** Data for the task follows **

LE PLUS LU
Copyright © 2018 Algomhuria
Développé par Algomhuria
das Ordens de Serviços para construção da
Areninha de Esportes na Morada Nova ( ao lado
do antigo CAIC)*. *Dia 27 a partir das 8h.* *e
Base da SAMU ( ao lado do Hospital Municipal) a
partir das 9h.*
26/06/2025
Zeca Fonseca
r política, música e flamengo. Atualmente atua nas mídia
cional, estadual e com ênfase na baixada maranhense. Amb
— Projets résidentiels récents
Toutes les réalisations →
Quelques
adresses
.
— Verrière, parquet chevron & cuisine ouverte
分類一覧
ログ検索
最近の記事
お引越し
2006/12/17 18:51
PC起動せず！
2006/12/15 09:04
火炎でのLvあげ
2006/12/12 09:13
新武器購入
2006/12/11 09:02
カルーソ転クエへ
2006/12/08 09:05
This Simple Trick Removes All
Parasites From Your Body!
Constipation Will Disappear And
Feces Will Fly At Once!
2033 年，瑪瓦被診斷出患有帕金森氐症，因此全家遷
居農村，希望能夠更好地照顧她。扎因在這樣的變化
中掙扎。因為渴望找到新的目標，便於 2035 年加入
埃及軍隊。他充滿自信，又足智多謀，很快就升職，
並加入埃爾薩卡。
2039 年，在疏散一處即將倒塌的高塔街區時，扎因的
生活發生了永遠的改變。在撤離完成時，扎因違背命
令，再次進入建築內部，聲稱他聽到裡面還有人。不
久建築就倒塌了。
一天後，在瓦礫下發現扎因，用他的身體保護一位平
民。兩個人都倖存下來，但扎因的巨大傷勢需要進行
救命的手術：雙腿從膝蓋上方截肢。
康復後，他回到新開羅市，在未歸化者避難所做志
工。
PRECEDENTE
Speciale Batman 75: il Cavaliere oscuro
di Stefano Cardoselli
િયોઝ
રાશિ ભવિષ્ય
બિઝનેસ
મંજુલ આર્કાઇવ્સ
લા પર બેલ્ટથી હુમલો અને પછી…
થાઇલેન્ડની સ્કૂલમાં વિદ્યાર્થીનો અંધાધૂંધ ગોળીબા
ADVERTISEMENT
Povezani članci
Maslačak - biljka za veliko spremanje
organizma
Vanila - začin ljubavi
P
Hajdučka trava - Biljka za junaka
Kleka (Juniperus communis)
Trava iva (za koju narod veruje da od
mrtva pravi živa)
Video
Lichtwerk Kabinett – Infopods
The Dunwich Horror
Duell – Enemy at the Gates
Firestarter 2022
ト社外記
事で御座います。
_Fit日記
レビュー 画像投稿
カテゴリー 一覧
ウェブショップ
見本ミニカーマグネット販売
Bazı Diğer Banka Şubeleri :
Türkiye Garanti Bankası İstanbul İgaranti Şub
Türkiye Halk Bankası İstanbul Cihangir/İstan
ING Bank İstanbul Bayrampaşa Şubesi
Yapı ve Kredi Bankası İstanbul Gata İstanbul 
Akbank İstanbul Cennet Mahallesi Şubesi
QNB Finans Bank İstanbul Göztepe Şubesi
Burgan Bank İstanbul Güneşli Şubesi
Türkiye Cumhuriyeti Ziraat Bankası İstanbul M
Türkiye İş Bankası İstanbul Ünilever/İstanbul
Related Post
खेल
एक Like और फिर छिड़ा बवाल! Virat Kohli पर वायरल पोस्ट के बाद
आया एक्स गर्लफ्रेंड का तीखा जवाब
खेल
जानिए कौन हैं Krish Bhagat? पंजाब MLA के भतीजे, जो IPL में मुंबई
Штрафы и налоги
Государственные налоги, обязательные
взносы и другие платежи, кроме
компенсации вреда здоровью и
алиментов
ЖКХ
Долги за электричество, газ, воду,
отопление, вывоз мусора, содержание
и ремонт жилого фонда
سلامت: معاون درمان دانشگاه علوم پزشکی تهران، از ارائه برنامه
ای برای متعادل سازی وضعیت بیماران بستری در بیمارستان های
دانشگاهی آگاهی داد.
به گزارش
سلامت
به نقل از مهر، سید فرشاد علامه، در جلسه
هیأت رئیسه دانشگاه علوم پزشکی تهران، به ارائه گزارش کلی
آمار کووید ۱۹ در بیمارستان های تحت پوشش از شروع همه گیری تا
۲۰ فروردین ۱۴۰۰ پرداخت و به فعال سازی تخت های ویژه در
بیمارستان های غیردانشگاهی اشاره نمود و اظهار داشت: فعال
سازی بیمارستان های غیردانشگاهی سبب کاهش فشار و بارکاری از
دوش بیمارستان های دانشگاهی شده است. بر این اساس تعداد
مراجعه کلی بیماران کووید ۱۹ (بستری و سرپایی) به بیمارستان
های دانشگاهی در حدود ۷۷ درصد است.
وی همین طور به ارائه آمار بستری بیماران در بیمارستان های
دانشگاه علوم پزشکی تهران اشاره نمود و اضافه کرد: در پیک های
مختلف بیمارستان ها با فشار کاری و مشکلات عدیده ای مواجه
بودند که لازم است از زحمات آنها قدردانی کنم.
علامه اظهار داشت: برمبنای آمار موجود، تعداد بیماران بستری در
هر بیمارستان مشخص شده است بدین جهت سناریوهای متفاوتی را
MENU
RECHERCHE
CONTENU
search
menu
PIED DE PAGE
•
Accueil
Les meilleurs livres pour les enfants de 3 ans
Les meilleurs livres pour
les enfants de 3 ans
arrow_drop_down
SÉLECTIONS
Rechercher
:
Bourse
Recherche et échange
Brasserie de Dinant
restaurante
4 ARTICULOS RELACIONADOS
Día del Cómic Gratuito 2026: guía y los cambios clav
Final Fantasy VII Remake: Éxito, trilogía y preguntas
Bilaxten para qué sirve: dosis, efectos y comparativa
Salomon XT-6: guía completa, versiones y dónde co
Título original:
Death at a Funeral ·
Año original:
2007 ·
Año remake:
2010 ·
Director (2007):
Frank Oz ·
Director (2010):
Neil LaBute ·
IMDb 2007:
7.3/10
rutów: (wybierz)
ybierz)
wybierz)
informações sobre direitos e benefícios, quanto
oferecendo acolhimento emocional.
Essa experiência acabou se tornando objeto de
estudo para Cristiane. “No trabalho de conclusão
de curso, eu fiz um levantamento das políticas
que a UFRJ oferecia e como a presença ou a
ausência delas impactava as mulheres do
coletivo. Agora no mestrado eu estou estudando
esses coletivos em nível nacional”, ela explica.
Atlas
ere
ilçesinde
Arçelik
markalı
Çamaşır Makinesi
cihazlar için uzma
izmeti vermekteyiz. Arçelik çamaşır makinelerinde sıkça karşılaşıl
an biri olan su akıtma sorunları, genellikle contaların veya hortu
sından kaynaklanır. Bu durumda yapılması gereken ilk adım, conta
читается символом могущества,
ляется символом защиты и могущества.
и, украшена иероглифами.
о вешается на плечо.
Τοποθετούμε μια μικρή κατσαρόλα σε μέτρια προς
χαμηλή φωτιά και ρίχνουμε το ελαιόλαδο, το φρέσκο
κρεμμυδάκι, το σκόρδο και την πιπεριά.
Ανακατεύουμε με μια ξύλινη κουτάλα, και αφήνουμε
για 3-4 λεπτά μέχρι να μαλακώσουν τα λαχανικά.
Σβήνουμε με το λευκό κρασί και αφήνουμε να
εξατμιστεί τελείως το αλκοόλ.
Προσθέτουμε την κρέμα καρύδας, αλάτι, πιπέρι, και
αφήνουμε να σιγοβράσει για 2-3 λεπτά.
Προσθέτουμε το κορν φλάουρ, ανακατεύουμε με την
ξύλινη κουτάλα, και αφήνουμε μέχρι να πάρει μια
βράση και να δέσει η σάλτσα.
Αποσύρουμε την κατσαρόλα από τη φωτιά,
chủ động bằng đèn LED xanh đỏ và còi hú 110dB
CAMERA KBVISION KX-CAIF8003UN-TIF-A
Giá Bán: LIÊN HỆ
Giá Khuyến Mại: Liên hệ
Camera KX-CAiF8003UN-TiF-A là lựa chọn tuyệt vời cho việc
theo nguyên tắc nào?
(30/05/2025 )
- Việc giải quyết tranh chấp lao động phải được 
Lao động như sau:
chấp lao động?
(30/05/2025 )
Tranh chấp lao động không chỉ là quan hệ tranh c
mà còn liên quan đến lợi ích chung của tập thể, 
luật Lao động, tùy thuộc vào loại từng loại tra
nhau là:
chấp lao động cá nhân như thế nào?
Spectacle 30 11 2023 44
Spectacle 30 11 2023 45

** End of Data for the task **

Goal of the exercise :: Starting from the top of the records and ending at the line that contains "Akbank İstanbul Cennet Mahallesi Şubesi", repeat each line exactly and return only those lines.

Answer ::
LE PLUS LU
Copyright © 2018 Algomhuria
Développé par Algomhuria
das Ordens de Serviços para construção da
Areninha de Esportes na Morada Nova ( ao lado
do antigo CAIC)*. *Dia 27 a partir das 8h.* *e
Base da SAMU ( ao lado do Hospital Municipal) a
partir das 9h.*
26/06/2025
Zeca Fonseca
r política, música e flamengo. Atualmente atua nas mídia
cional, estadual e com ênfase na baixada maranhense. Amb
— Projets résidentiels récents
Toutes les réalisations →
Quelques
adresses
.
— Verrière, parquet chevron & cuisine ouverte
分類一覧
ログ検索
最近の記事
お引越し
2006/12/17 18:51
PC起動せず！
2006/12/15 09:04
火炎でのLvあげ
2006/12/12 09:13
新武器購入
2006/12/11 09:02
カルーソ転クエへ
2006/12/08 09:05
This Simple Trick Removes All
Parasites From Your Body!
Constipation Will Disappear And
Feces Will Fly At Once!
2033 年，瑪瓦被診斷出患有帕金森氐症，因此全家遷
居農村，希望能夠更好地照顧她。扎因在這樣的變化
中掙扎。因為渴望找到新的目標，便於 2035 年加入
埃及軍隊。他充滿自信，又足智多謀，很快就升職，
並加入埃爾薩卡。
2039 年，在疏散一處即將倒塌的高塔街區時，扎因的
生活發生了永遠的改變。在撤離完成時，扎因違背命
令，再次進入建築內部，聲稱他聽到裡面還有人。不
久建築就倒塌了。
一天後，在瓦礫下發現扎因，用他的身體保護一位平
民。兩個人都倖存下來，但扎因的巨大傷勢需要進行
救命的手術：雙腿從膝蓋上方截肢。
康復後，他回到新開羅市，在未歸化者避難所做志
工。
PRECEDENTE
Speciale Batman 75: il Cavaliere oscuro
di Stefano Cardoselli
િયોઝ
રાશિ ભવિષ્ય
બિઝનેસ
મંજુલ આર્કાઇવ્સ
લા પર બેલ્ટથી હુમલો અને પછી…
થાઇલેન્ડની સ્કૂલમાં વિદ્યાર્થીનો અંધાધૂંધ ગોળીબા
ADVERTISEMENT
Povezani članci
Maslačak - biljka za veliko spremanje
organizma
Vanila - začin ljubavi
P
Hajdučka trava - Biljka za junaka
Kleka (Juniperus communis)
Trava iva (za koju narod veruje da od
mrtva pravi živa)
Video
Lichtwerk Kabinett – Infopods
The Dunwich Horror
Duell – Enemy at the Gates
Firestarter 2022
ト社外記
事で御座います。
_Fit日記
レビュー 画像投稿
カテゴリー 一覧
ウェブショップ
見本ミニカーマグネット販売
Bazı Diğer Banka Şubeleri :
Türkiye Garanti Bankası İstanbul İgaranti Şub
Türkiye Halk Bankası İstanbul Cihangir/İstan
ING Bank İstanbul Bayrampaşa Şubesi
Yapı ve Kredi Bankası İstanbul Gata İstanbul 
Akbank İstanbul Cennet Mahallesi Şubesi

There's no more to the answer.